- **WORK ITEM**:
Search the records for the string "phpBB" and copy every line in which it appears.
** MATERIAL TO PROCESS follows **
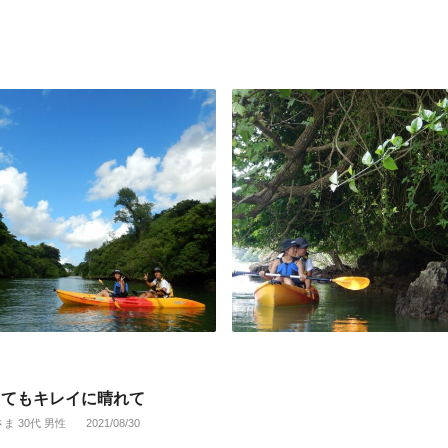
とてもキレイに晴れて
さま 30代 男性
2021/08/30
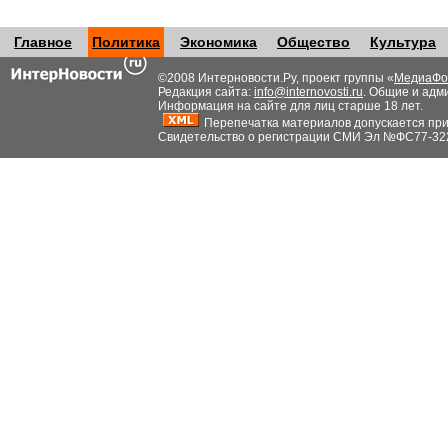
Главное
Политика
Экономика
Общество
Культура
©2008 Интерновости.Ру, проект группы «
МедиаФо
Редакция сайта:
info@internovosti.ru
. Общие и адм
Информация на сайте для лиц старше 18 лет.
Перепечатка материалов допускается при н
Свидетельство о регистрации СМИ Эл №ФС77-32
** End of MATERIAL TO PROCESS **
** MATERIAL TO PROCESS follows **
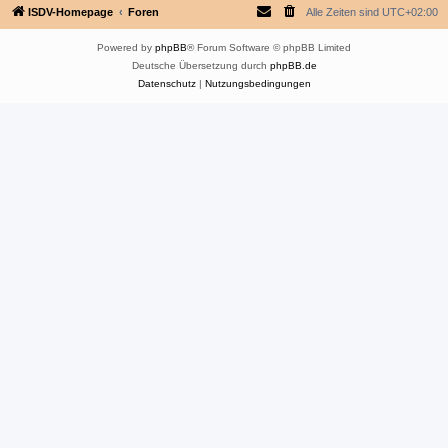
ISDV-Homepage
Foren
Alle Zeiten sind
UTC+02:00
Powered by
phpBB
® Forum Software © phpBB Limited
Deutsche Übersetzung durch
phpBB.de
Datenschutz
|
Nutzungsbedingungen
** End of MATERIAL TO PROCESS **
- **RESULT**:
phpBB
® Forum Software © phpBB Limited
phpBB.de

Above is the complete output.